MAAMD: A Workflow to Standardize Meta-Analyses of Affymetrix Microarray Data

Short Description: 

Background

Mandatory deposition of microarray data files for public access, prior to study publication, provides significant opportunities for the scientific community to conduct new bioinformatics analyses within and across multiple datasets.

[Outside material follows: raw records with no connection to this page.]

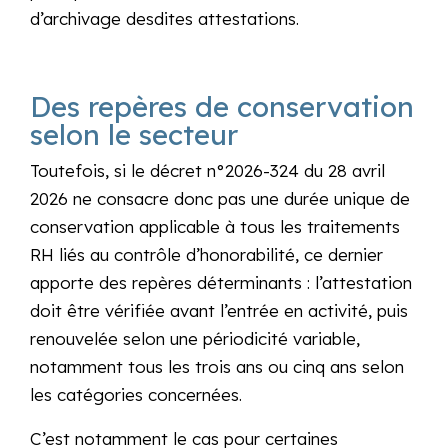
d’archivage desdites attestations.
Des repères de conservation
selon le secteur
Toutefois, si le décret n°2026-324 du 28 avril
2026 ne consacre donc pas une durée unique de
conservation applicable à tous les traitements
RH liés au contrôle d’honorabilité, ce dernier
apporte des repères déterminants : l’attestation
doit être vérifiée avant l’entrée en activité, puis
renouvelée selon une périodicité variable,
notamment tous les trois ans ou cinq ans selon
les catégories concernées.
C’est notamment le cas pour certaines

Meta-analyses of microarrays are time consuming, complex, and require programming skills. The development of analytical workflows to automate these tasks simplifies processing, improves efficiency, and serves to standardize the analyses.
Methods: We constructed a workflow to facilitate and standardize Meta-Analysis of Affymetrix Microarray Data analysis (MAAMD) in Kepler. Two freely available stand-alone software tools, R and AltAnalyze, as well as Bioconductor packages such as GEOquery and arrayQualityMetrics were embedded in MAAMD. The inputs of MAAMD are user-editable csv files, which contain sample information and parameters describing the locations of input files and required tools. The output of MAAMD is a structured folder containing the microarray data and analyzed results. An experimental analysis using MAAMD was designed to identify the gene orthologues responding to hypoxia in mice and drosophila.
Results: An automated workflow (MAAMD) which executes data downloading, data organization, data quality control, differential gene expression analysis, clustering analysis, pathway visualization, gene-set enrichment analysis, and cross-species orthologous-gene comparisons was developed in Kepler. The experimental analysis using MAAMD identified several gene orthologues responding to hypoxia in both mice and drosophila, thus validating the utilization of MAAMD. The whole analyses finished in one hour for four independent microarray datasets, which can take days without MAAMD. 
 

Version Requirements

Operating Systems

This workflow has been tested in Windows and Mac OSX systems. Note: the paths in the page are for Windows environment. For Mac users, all the paths should use slash "/", not back slash "\", such as "/Applications/AltAnalyze".

 

MAAMD Workflow Download

MAAMD 1.0 and test sample files: This package contains MAAMD workflow and the required input files for a hypoxia study case. Please configure your operation system following the instruction in 'MAAMD-instruction.pdf' and run MAAMD for the hypoxia study case following Section D. MAAMD-ALL.xml is the workflow which contains meta analyses and quality control.MAAMD-ALL-NoQC.xml is the workflow which contains all meta analyses but no sample quality estimation. This workflow is recommended when sample quality is ensured since it will save you time and require less Bioconductor packages.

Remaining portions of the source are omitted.